Have Decaffeinated Coffee
When your body is under stress it produces cortisol which prepares you for ‘fight or flight’ situations. Caffeine does too. Offer everybody decaffeinated coffee and tea, or herbal tea alternatives, since this will help keep the stress levels down!
When we’re stressed our heart beat increases and our breathing shallows, it’s all part of the fight or flight reaction. Work on reversing this process and take time to breathe deeply.
Breathe in deeply through your nose, hold for 15 or 20 seconds and then breathe slowly out through your mouth, repeat for a few minutes to instantly help reduce stressful feelings.
Have a ‘Great Escape’ Plan!
It’s a good idea to have some pre-planned excuses to escape from proceedings if they get too stressful.
Be imaginative and use things such as leaving the room to make a phone-call to a friend or perhaps checking on a neighbour.

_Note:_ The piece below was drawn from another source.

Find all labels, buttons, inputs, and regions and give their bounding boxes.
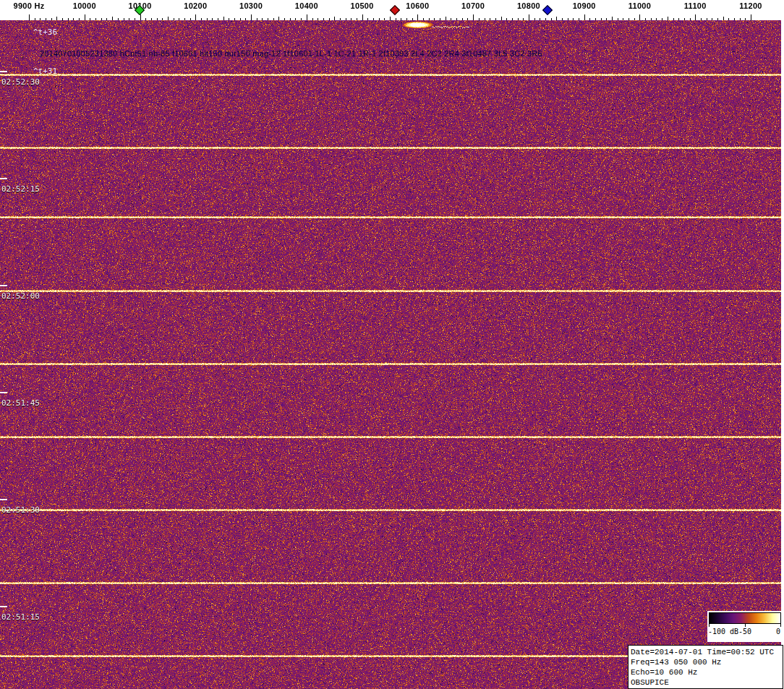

Just by having planned a couple of escape routes you’ll probably feel less stressed anyway but actually leaving the situation, even for 10 minutes, will help clear your mind and relax you.
Lack of sleep can make you feel irritable and more prone to feeling stressed.
Christmas often means late nights and early mornings, especially if children are involved, so your normal sleep routine may be reduced. In the northern hemisphere the days are short and with less natural light we produce more melatonin, the hormone that helps regulate our body clock and sleep-wake cycle. Unless we can sleep, more melatonin means we are more likely to feel tired, grumpy stressed
Eating lots of rich foods and drinking alcohol can also disturb your sleep, not to mention Santa coming down the chimney in the middle of the night!
Make Time for Exercise
Christmas is, for many, a time of excessive eating and drinking and exercise can be easily overlooked. Diets and gym memberships are particularly popular in January! Exercise is a great way to reduce stress as it burns off hormones such as cortisol and adrenaline and helps produce mood-enhancing endorphins. Try going for a walk after dinner as the fresh air and exercise will lift your mood and make you feel better.
Remember it’s your Christmas too so try to relax and have fun, laugh and be merry. If things don’t go to plan try not to worry too much, instead laugh about them and make them into fun memories that you can talk about during Christmases to come. “Remember that time Mum set fire to the sprouts!“.
Have a great, stress-free, Christmas break!